*** Opening of Data for the task ***

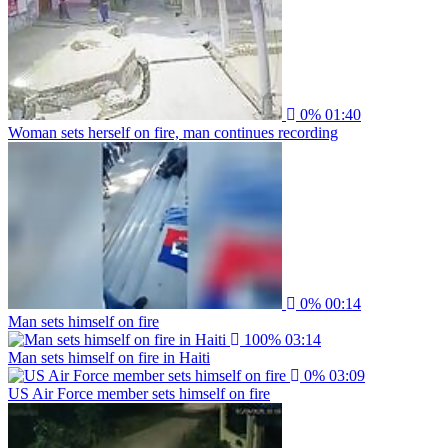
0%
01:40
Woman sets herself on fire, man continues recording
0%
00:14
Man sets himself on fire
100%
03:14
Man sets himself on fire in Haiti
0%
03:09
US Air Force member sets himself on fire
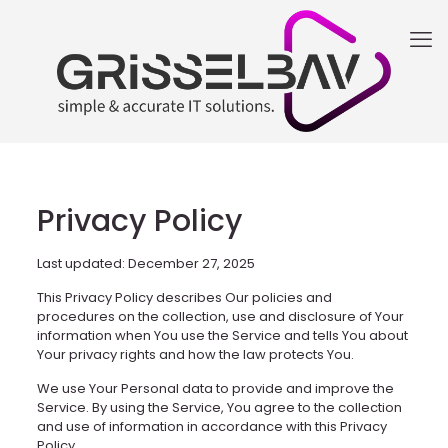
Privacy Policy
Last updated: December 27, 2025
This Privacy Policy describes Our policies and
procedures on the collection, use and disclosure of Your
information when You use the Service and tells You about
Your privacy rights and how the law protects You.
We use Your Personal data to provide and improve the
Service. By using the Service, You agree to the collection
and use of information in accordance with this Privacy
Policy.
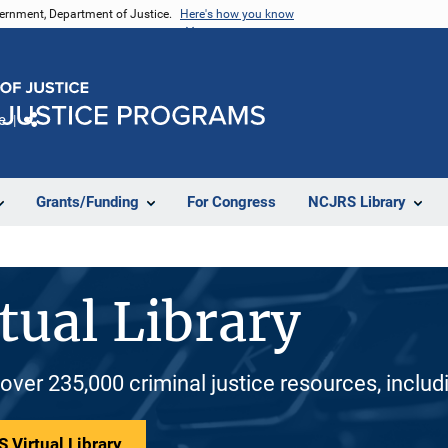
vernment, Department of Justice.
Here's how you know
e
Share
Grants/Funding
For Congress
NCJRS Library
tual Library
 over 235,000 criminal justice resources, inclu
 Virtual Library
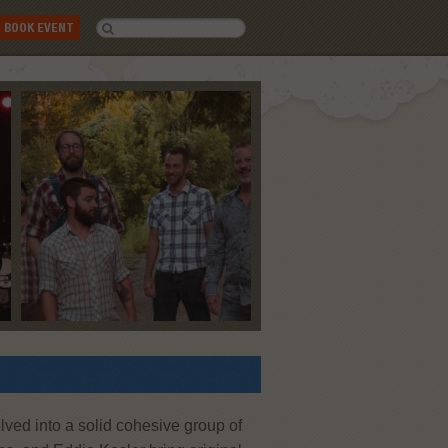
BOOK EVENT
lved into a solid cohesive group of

*** Close of Data for the task ***
*** Opening of Data for the task ***

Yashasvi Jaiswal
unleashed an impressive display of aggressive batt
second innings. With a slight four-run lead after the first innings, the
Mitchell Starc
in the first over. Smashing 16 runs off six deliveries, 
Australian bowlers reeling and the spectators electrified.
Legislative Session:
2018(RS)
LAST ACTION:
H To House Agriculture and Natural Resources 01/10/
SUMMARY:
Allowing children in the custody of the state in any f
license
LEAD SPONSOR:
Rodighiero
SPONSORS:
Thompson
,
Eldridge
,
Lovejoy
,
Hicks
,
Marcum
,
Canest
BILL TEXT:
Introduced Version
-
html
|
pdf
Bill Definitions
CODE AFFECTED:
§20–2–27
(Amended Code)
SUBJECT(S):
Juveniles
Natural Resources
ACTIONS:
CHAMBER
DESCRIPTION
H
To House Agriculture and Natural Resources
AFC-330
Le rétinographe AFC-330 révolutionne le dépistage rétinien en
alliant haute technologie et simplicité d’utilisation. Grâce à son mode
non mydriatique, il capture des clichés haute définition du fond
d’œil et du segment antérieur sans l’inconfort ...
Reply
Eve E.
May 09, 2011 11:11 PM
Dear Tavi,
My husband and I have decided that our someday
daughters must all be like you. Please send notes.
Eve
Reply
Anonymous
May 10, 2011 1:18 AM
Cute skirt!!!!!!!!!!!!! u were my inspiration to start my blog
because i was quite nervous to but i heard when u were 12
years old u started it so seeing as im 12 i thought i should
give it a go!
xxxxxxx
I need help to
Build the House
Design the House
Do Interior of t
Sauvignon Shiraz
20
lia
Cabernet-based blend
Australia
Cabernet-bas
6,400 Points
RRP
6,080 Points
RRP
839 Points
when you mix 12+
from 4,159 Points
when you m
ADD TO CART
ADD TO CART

*** Close of Data for the task ***
*** Opening of Data for the task ***

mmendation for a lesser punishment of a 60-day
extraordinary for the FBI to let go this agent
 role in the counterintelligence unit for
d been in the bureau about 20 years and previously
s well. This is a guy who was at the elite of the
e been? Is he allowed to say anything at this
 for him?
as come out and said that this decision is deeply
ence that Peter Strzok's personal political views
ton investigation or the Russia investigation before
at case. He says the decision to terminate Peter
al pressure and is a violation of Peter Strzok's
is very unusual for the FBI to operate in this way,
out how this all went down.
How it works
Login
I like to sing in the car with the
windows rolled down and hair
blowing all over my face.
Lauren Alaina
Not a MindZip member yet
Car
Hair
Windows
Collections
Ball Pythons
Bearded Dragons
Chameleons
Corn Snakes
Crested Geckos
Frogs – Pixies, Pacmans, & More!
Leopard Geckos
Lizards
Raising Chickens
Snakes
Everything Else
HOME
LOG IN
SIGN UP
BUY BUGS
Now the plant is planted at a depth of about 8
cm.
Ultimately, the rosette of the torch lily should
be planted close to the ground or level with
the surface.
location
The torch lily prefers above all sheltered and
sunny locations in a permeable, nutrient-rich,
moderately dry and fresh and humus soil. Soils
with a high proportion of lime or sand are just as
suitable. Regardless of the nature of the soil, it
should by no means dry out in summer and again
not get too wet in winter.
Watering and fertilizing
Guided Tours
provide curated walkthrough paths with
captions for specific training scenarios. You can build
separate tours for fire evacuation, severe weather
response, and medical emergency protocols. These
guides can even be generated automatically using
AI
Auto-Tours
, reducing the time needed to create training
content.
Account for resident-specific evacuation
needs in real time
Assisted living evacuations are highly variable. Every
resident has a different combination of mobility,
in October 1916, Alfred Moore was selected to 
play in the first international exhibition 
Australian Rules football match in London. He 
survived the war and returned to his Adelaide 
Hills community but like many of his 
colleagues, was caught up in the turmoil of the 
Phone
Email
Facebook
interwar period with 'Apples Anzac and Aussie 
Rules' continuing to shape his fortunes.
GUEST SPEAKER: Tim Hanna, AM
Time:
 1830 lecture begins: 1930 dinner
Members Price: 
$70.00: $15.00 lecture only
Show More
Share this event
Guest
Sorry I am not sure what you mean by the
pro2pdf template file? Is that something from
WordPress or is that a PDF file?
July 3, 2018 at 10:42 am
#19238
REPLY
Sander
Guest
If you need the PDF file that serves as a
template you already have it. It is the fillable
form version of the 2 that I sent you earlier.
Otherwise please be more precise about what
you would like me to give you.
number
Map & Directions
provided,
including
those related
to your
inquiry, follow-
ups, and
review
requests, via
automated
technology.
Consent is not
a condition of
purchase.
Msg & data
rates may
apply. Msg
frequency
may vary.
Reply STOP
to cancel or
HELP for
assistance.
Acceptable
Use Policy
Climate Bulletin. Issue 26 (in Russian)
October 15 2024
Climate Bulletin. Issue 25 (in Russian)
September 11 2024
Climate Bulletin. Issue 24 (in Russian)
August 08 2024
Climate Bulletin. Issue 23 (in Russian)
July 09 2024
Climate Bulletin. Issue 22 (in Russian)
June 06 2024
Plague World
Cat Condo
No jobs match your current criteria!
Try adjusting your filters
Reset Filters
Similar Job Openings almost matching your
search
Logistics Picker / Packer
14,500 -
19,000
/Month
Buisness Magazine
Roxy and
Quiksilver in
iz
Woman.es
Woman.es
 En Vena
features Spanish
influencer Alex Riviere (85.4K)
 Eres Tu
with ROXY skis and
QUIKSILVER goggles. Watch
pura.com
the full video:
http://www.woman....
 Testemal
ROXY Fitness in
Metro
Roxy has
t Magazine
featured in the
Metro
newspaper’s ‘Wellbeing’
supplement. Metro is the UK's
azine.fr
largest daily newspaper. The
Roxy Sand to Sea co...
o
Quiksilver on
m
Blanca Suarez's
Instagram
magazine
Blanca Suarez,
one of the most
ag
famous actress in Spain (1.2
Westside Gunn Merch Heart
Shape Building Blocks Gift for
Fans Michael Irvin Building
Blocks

*** Close of Data for the task ***

:: The task ::
Scan the entries above for the string "haute", and copy every line where it turns up.

:: Written response ::
alliant haute technologie et simplicité d’utilisation. Grâce à son mode
non mydriatique, il capture des clichés haute définition du fond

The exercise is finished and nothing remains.